While our empirical evidence confirms our expectations that boards meet more frequently when accruals quality is lower, importantly, this relationship is at least as pronounced at the high end of the earnings quality continuum. Further, we decompose accruals quality into innate and discretionary components following Francis et al. (2005) and find that the innate, rather than the discretionary, accruals component mostly drives our results. Both of these results suggest that the observed effects are not a by-product of simply calling more board meetings to address problems in accounting quality but suggest that the accounting system's inherent limitations in capturing the firm's economic performance increase the boards' demand for soft information through board meetings.
Next, we examine whether observable firm characteristics that vary cross-sectionally and proxy for access to information moderate the association between earnings quality and board meetings. We find that board meeting frequency is more sensitive to earnings quality in the presence of a greater proportion of non-executive directors. Since non-executive directors are less informed and more likely to rely on hard information for their information needs, this finding reinforces our interpretation that boards meet more in response to poor earnings quality. We also find a stronger response to earnings quality through board meetings in firms with more dispersed ownership, where board monitoring is likely to be more prominent in the overall governance structure. Finally, we find a more pronounced effect in the post-SOX period, consistent with SOX accentuating the value of hard accounting information.
In further tests, we show the robustness of our results to several alternative financial reporting quality measures. We also find that boards meet more frequently when there is a greater disagreement between management and analyst forecasts and presumably a more uncertain information environment. Finally, we find that boards meet more frequently in the period following a financial restatement and around material weaknesses in internal controls.
To isolate the relationship between earnings quality and board meetings, we rely on the variation that is orthogonal to the determinants of earnings quality and board meetings, as well as a large number of fixed effects; firm and year fixed effects in the main tests, and industry-year interaction and CEO-firm fixed effects in further robustness tests. Thus, our findings hold beyond unobserved time-invariant firm characteristics, macroeconomic conditions that affect all firms in a given industry and year, and unobserved time-invariant CEO-firm heterogeneity that can affect both earnings quality and board meetings. Finally, given that the thrust of our results is based on association tests, to address the challenge of correct identification and the direction of causality, we employ General Method of Moments tests and find evidence that is also consistent with our inferences. Together, these results corroborate the view that accounting information quality is associated with the intensity of board information seeking through increased meeting frequency.
Our study makes a useful contribution to several constituents. Academically, this study adds to previous accounting research advancing earnings quality as a determinant of corporate governance characteristics, investment and dividend policies, debt and compensation contracts, and a long line of finance research attempting to understand the determinants of board structure. For practice, this study provides a new perspective to board chairpersons, CEOs, board secretaries, and corporate directors by highlighting the importance of delivering high-quality accounting information to corporate directors and the need to facilitate soft information gathering by directors. Finally, the results provide investors and creditors with a new prism through which to view information disclosure on board activity.
The remainder of this study is organized as follows: Sect. 2 discusses the background literature; Sect. 3 develops the hypothesis; Sect. 4 discusses research design methods and variable measurement; Sect. 5 presents and discusses the main empirical results; Sect. 6 presents further tests; and Sect. 7 concludes.

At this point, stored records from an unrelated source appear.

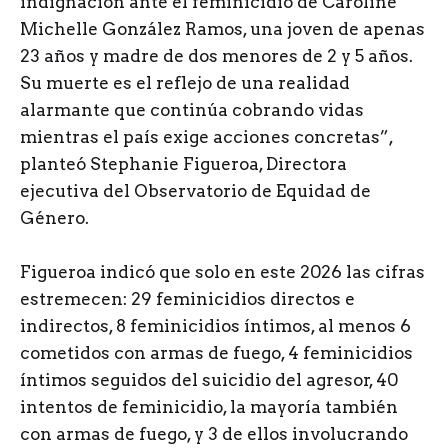
indignación ante el feminicidio de Caroline
Michelle González Ramos, una joven de apenas
23 años y madre de dos menores de 2 y 5 años.
Su muerte es el reflejo de una realidad
alarmante que continúa cobrando vidas
mientras el país exige acciones concretas”,
planteó Stephanie Figueroa, Directora
ejecutiva del Observatorio de Equidad de
Género.
Figueroa indicó que solo en este 2026 las cifras
estremecen: 29 feminicidios directos e
indirectos, 8 feminicidios íntimos, al menos 6
cometidos con armas de fuego, 4 feminicidios
íntimos seguidos del suicidio del agresor, 40
intentos de feminicidio, la mayoría también
con armas de fuego, y 3 de ellos involucrando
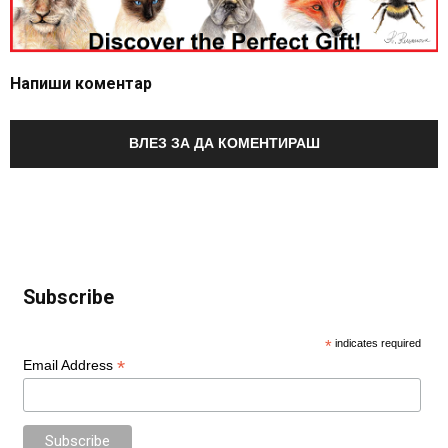
Напиши коментар
ВЛЕЗ ЗА ДА КОМЕНТИРАШ
Subscribe
*
indicates required
*
Email Address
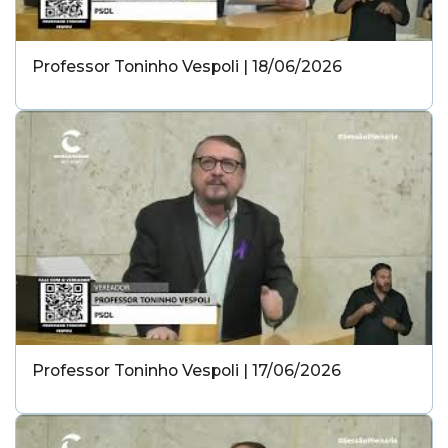
Professor Toninho Vespoli | 18/06/2026
Professor Toninho Vespoli | 17/06/2026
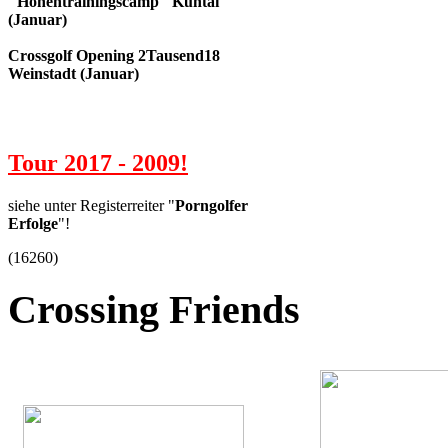
"Höhentrainingscamp" Kühtai
(Januar)
Crossgolf Opening 2Tausend18
Weinstadt (Januar)
Tour 2017 - 2009!
siehe unter Registerreiter "
Porngolfer
Erfolge
"!
(
16260
)
Crossing
Friends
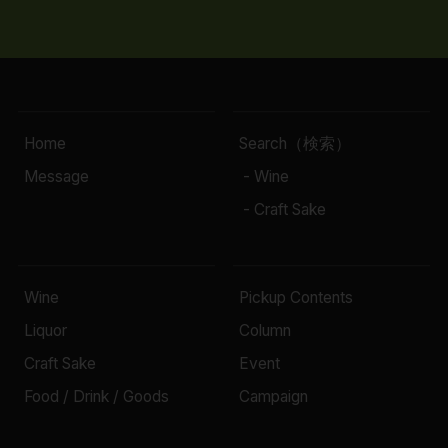
Home
Search（検索）
Message
- Wine
- Craft Sake
Wine
Pickup Contents
Liquor
Column
Craft Sake
Event
Food / Drink / Goods
Campaign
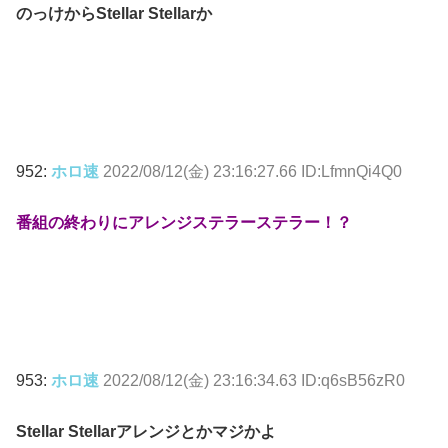
のっけからStellar Stellarか
952:
ホロ速
2022/08/12(金) 23:16:27.66 ID:LfmnQi4Q0
番組の終わりにアレンジステラーステラー！？
953:
ホロ速
2022/08/12(金) 23:16:34.63 ID:q6sB56zR0
Stellar Stellarアレンジとかマジかよ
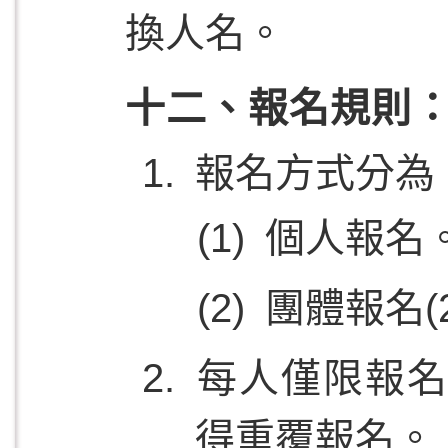
換人名。
十二、報名規則
報名方式分為
個人報名
團體報名(
每人僅限報名
得重覆報名。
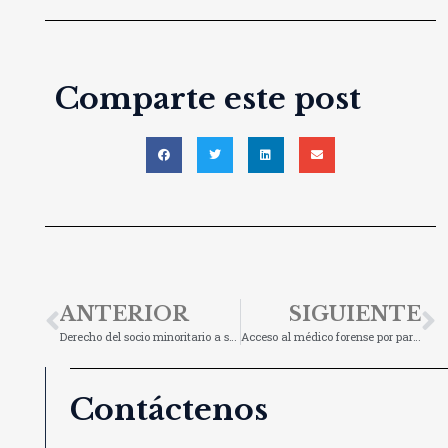
Comparte este post
ANTERIOR
SIGUIENTE
Derecho del socio minoritario a salir de la sociedad y percibir el precio justo por sus acciones o participaciones sociales
Acceso al médico forense por parte de lesionados en accidentes de tráfico
Contáctenos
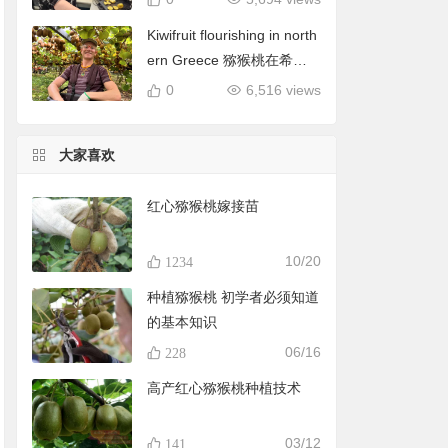
Kiwifruit flourishing in north
ern Greece 猕猴桃在希腊
北部蓬勃发展
0
6,516 views
大家喜欢
红心猕猴桃嫁接苗
10/20
1234
种植猕猴桃 初学者必须知道
的基本知识
06/16
228
高产红心猕猴桃种植技术
03/12
141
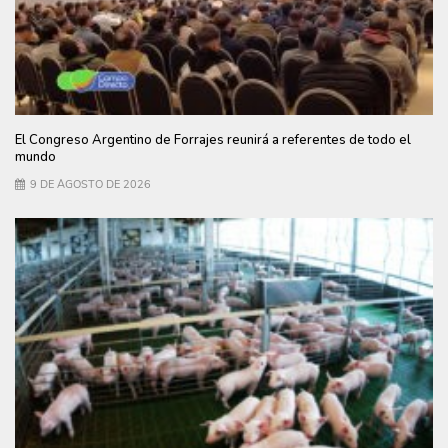
El Congreso Argentino de Forrajes reunirá a referentes de todo el
mundo
9 DE AGOSTO DE 2026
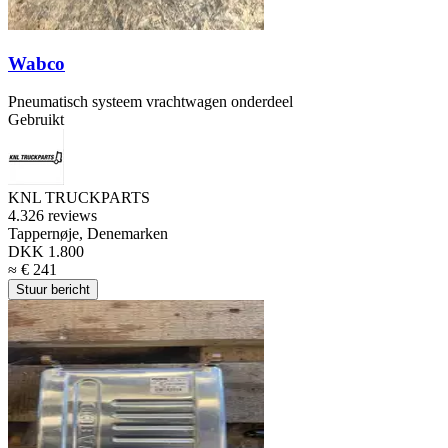
Wabco
Pneumatisch systeem vrachtwagen onderdeel
Gebruikt
KNL TRUCKPARTS
4.3
26 reviews
Tappernøje, Denemarken
DKK 1.800
≈ € 241
Stuur bericht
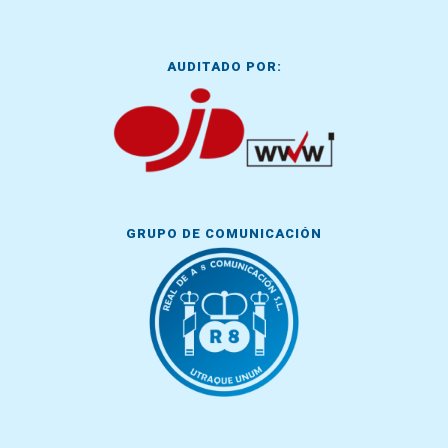
AUDITADO POR:
GRUPO DE COMUNICACIÓN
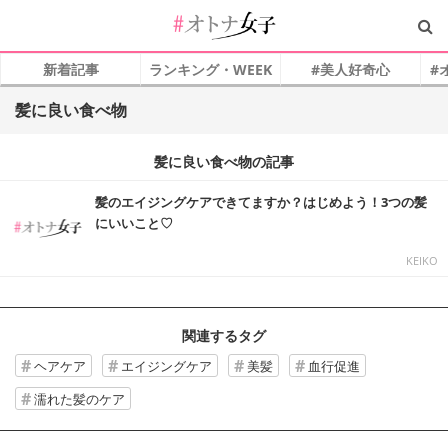
新着記事
ランキング・WEEK
#美人好奇心
#
髪に良い食べ物
髪に良い食べ物の記事
髪のエイジングケアできてますか？はじめよう！3つの髪
にいいこと♡
KEIKO
関連するタグ
ヘアケア
エイジングケア
美髪
血行促進
濡れた髪のケア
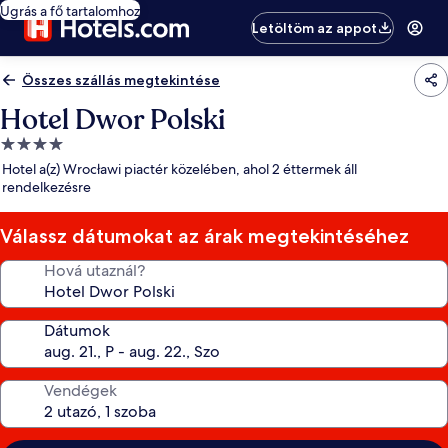
Ugrás a fő tartalomhoz
Letöltöm az appot
Összes szállás megtekintése
Hotel Dwor Polski
4.0
csillagos
Hotel a(z) Wrocławi piactér közelében, ahol 2 éttermek áll
szálláshely
rendelkezésre
Válassz dátumokat az árak megtekintéséhez
Hová utaznál?
Dátumok
Vendégek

2 The role of information in board workings

The board of directors has a broad range of monitoring and advising responsibilities (Raheja 2005; Adams and Ferreira 2007). The monitoring function requires directors to scrutinize management to guard against harmful behavior and ensure that the firm's activities are consistent with its targets and goals. The board's advising function involves helping management make good resource allocation decisions. To effectively exercise their monitoring and advising responsibilities, directors need firm-specific information to help them understand how and why equity values change (e.g., Bushman and Smith 2001; Bushman et al. 2004; Armstrong et al. 2010; Duchin et al. 2010). Importantly, monitoring performance requires accurate information about the CEO's ability and effort and timely information about deviations from the firm's plans. Likewise, advising performance depends on the completeness and precision of information about the firm's investment opportunity set (Forbes and Miliken 1999; Armstrong et al. 2010).
Financial accounting information is a major source of hard (verifiable) firm-specific information that can help the board of directors perform its advising and monitoring responsibilities effectively (e.g., Weisbach 1988; Bushman and Smith 2001; Bushman et al. 2004). Financial statements convey credible, low-cost information about the firm's financial position, financial performance, and changes in financial position, forming the foundation of firm-specific information available to directors in performing their responsibilities (Bushman et al. 2004).
However, due to their inherent limitations, financial statements cannot provide the complete information set required by directors. Thus, directors use soft or non-verifiable information from pertinent sources to complement financial accounting information and filter out noise in hard performance data (e.g., Brickley and Zimmerman 2010; Versano 2021). Liberti and Petersen (2019) define soft information as information that cannot be codified and transferred, requires contextual knowledge to understand fully, and becomes less useful when separated from the environment in which it is collected. Notably, soft information can only be acquired from personal observation or face-to-face interactions (e.g., Stein 2002; Liberti and Petersen 2019).
Given that director time is a valuable resource and that boards meet only as necessary, we postulate that board meetings constitute the best opportunity for soft information gathering by members of the board of directors. Preparing for and attending board meetings is the quintessential activity through which board members acquire the necessary knowledge to make informed decisions about strategy, monitor the management team, and develop succession plans (Brickley and Zimmerman 2010; Adams et al. 2021). Directors can obtain soft information about the firm by reading material supplied by management as they prepare for board meetings and through interactions with other directors, the management team, and other employees during meetings.1 We, therefore, posit that as boards meet more frequently, directors have greater exposure to soft information about the firm.2
Prior research provides ample evidence in this direction, highlighting both the critical role of soft information in aiding directors with their advising and monitoring responsibilities and the value of board meetings in enhancing the amount of information to which directors are exposed. For example, Cornelli et al. (2013) show that soft information plays a more significant role than hard information in CEO replacement decisions. Kim et al. (2014) and Fernandes and Fich (2023) find that soft information accumulated through increased director tenure on the board, a measure highly correlated with the number of board meetings attended, significantly improves board advising effectiveness.
In a similar spirit, Quan and Zhang (2021) find that geographically distant directors participate in fewer board meetings and are less effective monitors. Finally, Fich and Shivdasani (2005) document the declining effectiveness of busy and overstretched directors, consistent with their constrained ability to interact with other board members and acquire the soft information needed to carry out their tasks. Firms also appear to consider the vital role of board meetings in making board appointment decisions. For example, when the quality of hard information is low, firms are more likely to appoint unaffiliated directors who live near the corporate headquarters (Alam et al. 2014), and less likely to reappoint directors who relocate further from headquarters (Quan and Zhang 2021).3

3 Hypothesis development

We hypothesize that financial reporting quality, which captures the quality of hard information available to the board, affects the amount of soft information demanded by the board, as revealed by board meeting frequency. In developing our hypothesis, we adopt the perspective that financial reporting quality is a component of a firm's overall information environment (e.g., Bushman et al. 2004).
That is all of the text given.